Thursday, October 28, 1999
Last week, I unfairly misrepresented an effort by Mark Talbrook to build a single-family home in Big Sur''s Pacific Valley.
An attorney claiming to "represent" several Pacific Valley residents called and said they were concerned about the home, and that Talbrook was rushing the project through the approval process with the help of prominent attorney Tony Lombardo.
Since Talbrook serves on the board of Landwatch--an organization that advocates smart growth and demands that developers play by the same rules as the rest of us--I thought it made a good story: The Tables Are Turned.
Only one problem: I blew it.
In truth, Talbrook has very much followed the rules and regs, and his actions were mischaracterized by the caller.
Talbrook confirmed he did in fact solicit legal advice from an attorney who works in Lombardo''s office, but not Lombardo himself--a distinction that I failed to get my tentacles around. At no time did he hire Lombardo or any other attorney in Lombardo''s office to directly represent his project before the county.
I also implied that Talbrook was trying to bypass county regulations when he was merely utilizing a procedure that allows an applicant with a straightforward project to go before the county''s zoning administrator instead of the entire Planning Commission. If I only had a brain...
Beside Squid''s lapse of journalistic judgment, of equal concern is why someone would mislead me with what now appears to be some kind of personal issue.
It turns out that the attorney who called, David Sweigert, is an associate of Fenton & Keller. The firm specializes in land-use, real estate, environmental, and insurance law, and has represented the likes of Coldwell Banker, Clint Eastwood''s Mission Ranch, Pebble Beach, and Ventana Vineyards.
Sweigert says he "didn''t recall precisely" telling me he was working on behalf of any residents. "I am not representing residents down there, and I never have."

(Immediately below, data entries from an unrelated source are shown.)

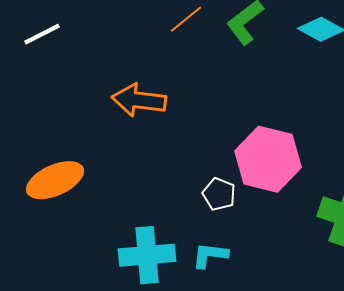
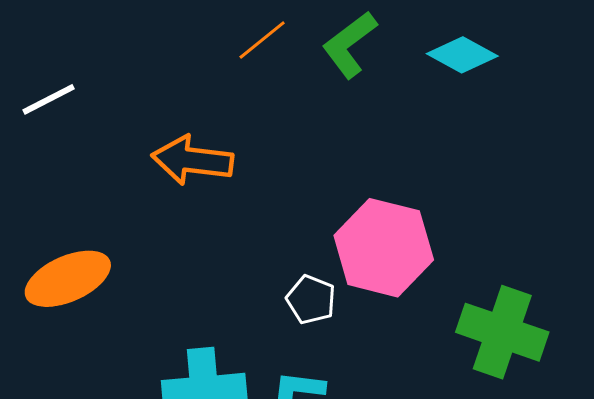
white line: (42, 34) -> (49, 99), moved

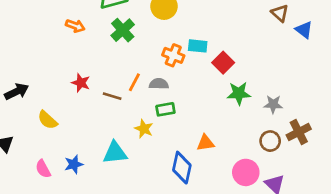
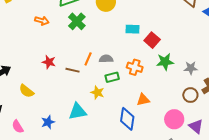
orange cross: (173, 55) -> (135, 67), moved
pink semicircle: (43, 169) -> (18, 127), moved

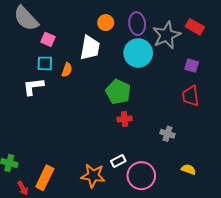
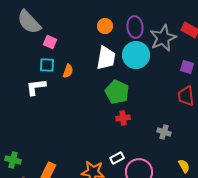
white trapezoid: (90, 48) -> (106, 58), moved
yellow semicircle: (188, 169) -> (184, 166), turned 40

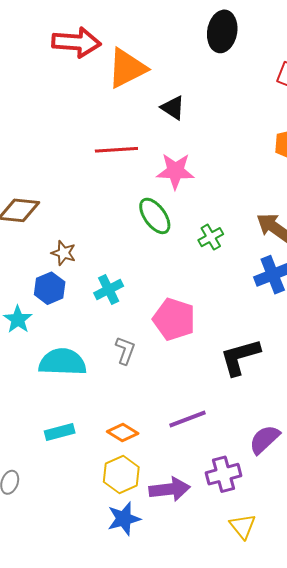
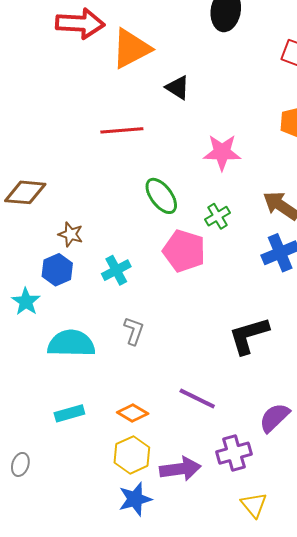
pink star: (175, 171) -> (222, 152), moved
pink pentagon: (174, 319) -> (184, 251), moved
purple line: (188, 419) -> (197, 399), turned 48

Sweigert says his concerns are strictly "personal," as he and a group of friends have hiked Pacific Valley for years, and he feels the home would destroy the area''s special character. "In my view the coastal area of Pacific Valley is one of the most beautiful, and the project would slap a house smack-dab on the hillside."
Sweigert couldn''t explain why he felt it necessary to misrepresent himself. "I had reasons at the time. We were just sort of gearing up and I didn''t know what my relationship would be participating with citizens. There is strong interest in what happens in Pacific Valley, and the county is making a mistake discounting the view [issue]. I think the effect is significant."

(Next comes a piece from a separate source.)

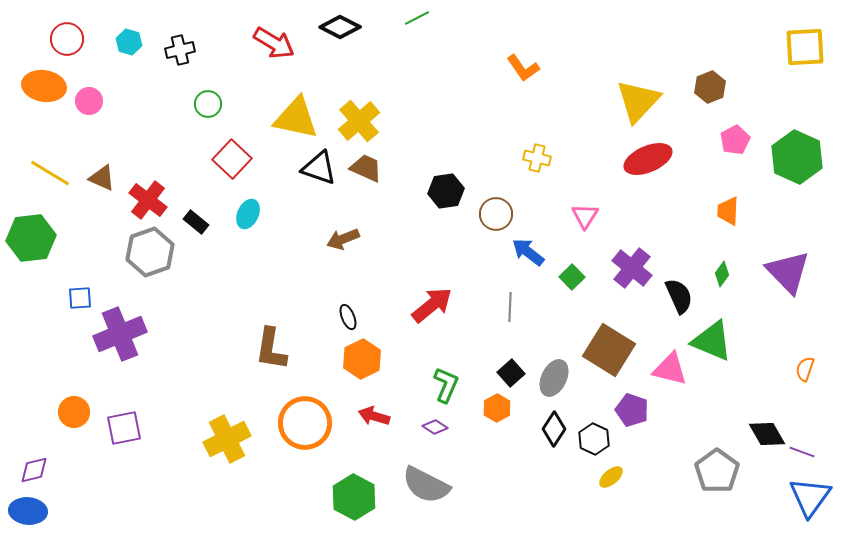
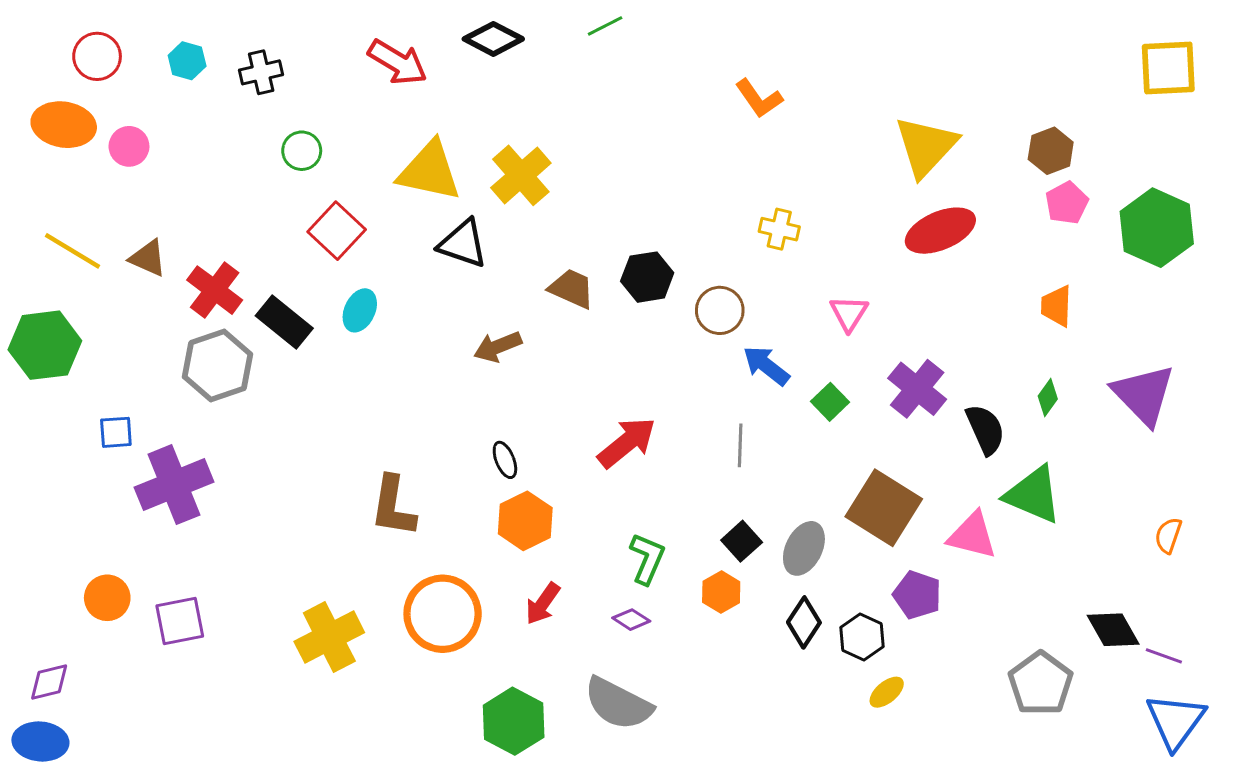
brown hexagon: (710, 87) -> (1051, 151), moved
brown trapezoid: (366, 168) -> (572, 289), moved
black rectangle: (196, 222) -> (284, 322), size x1.5
red arrow: (374, 416) -> (543, 604), turned -72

Talbrook questions whether Sweigert''s concerns are strictly environmental.
Talbrook says he met Sweigert when he spoke against the project at an Oct. 14 county hearing. Talbrook invited Sweigert to tour the property to try to allay his concerns. For instance, Talbrook says his property, which was a previous homesite, is out of the Highway 1 viewshed.

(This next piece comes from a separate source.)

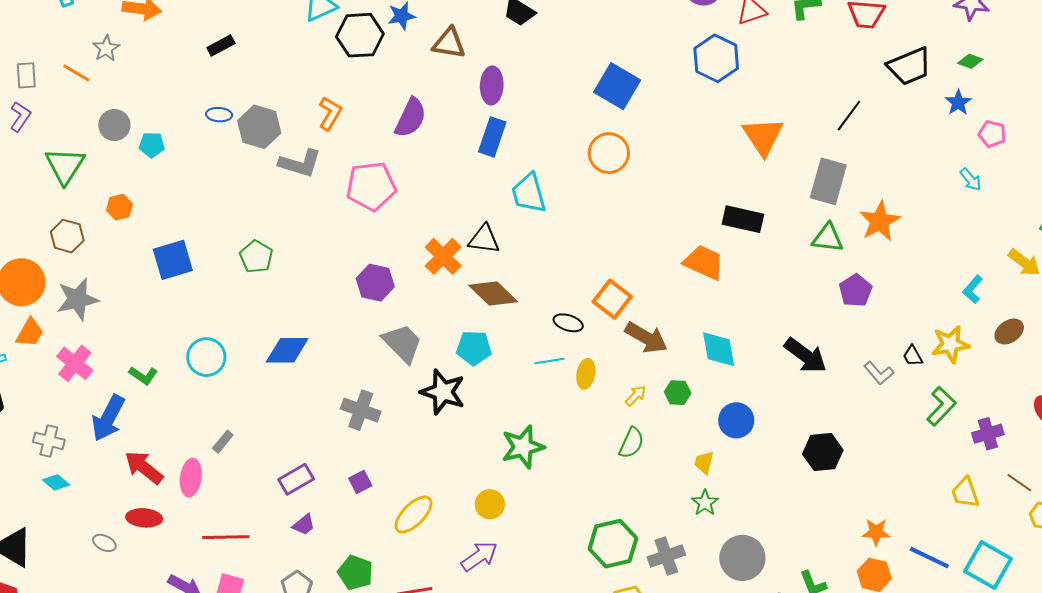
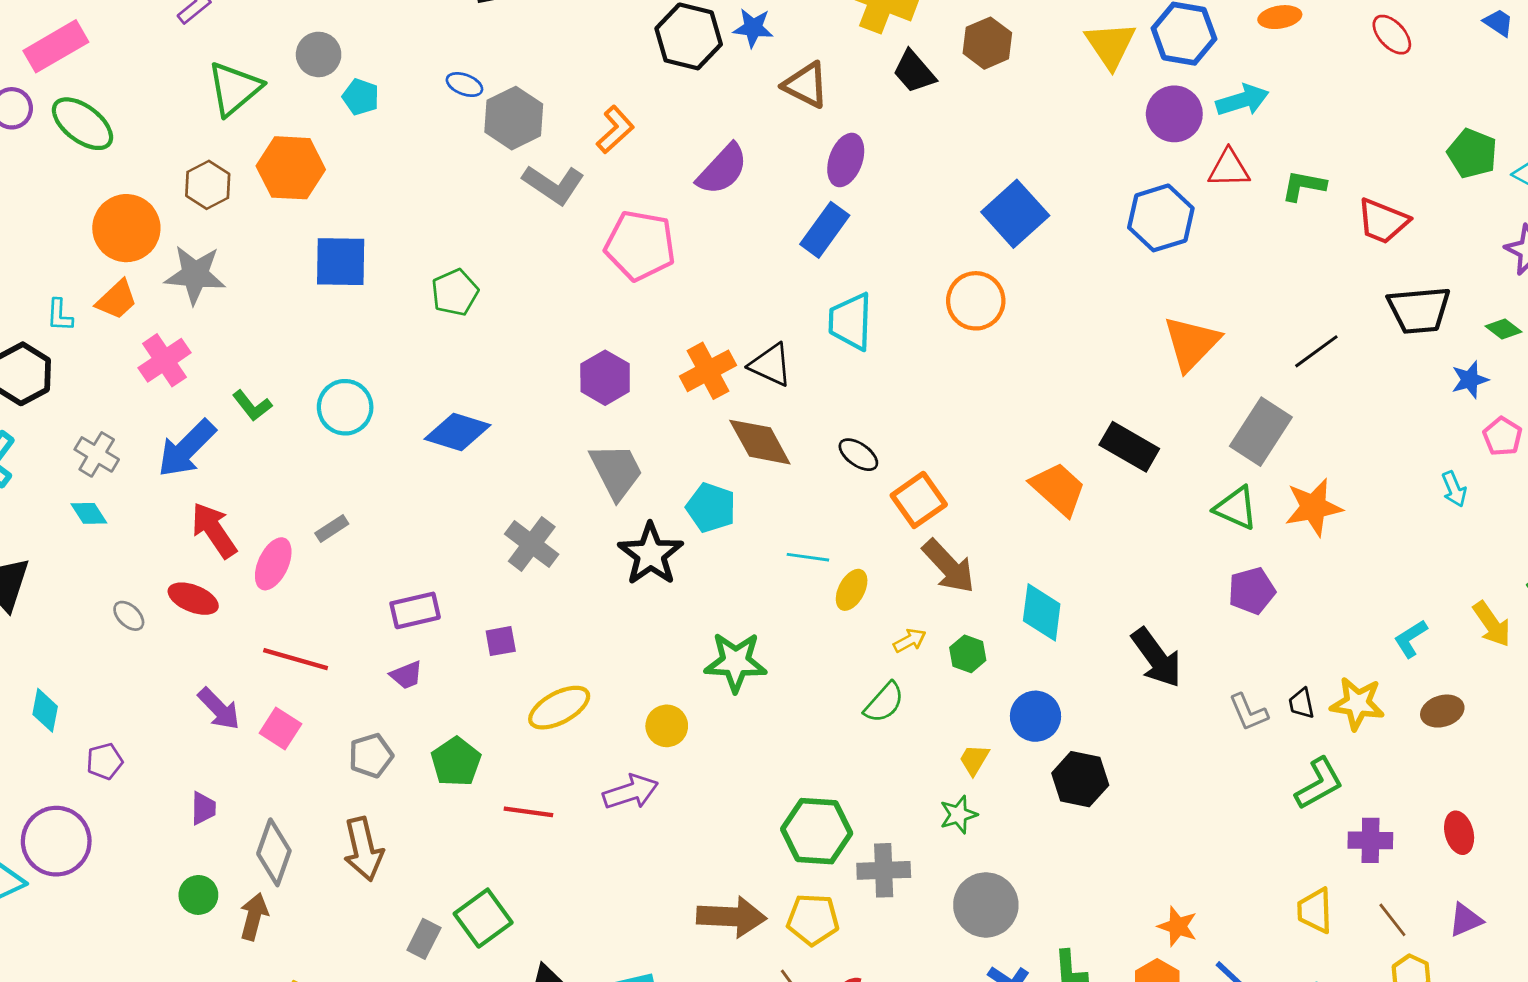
orange hexagon: (119, 207) -> (291, 168), size x1.8
black ellipse: (568, 323) -> (858, 455), moved
black hexagon: (823, 452) -> (1080, 779), moved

When Talbrook asked Sweigert whether he was representing a client, Sweigert would not give the name. (Later, Talbrook says, Sweigert acknowledged having no specific client.) During the tour, Talbrook says, Sweigert asked how he and a neighbor "held their land," referring to an adjacent parcel zoned for commercial use. "We were discussing the nearby parcel--which I don''t own--when Sweigert said, ''Maybe I want to become your partner.''" This perplexed Talbrook, since he does not own the commercial parcel.
I guess I learned my lesson. Perhaps I should offer my head to Talbrook. But any good Squid knows that it''s our ink that is most prized.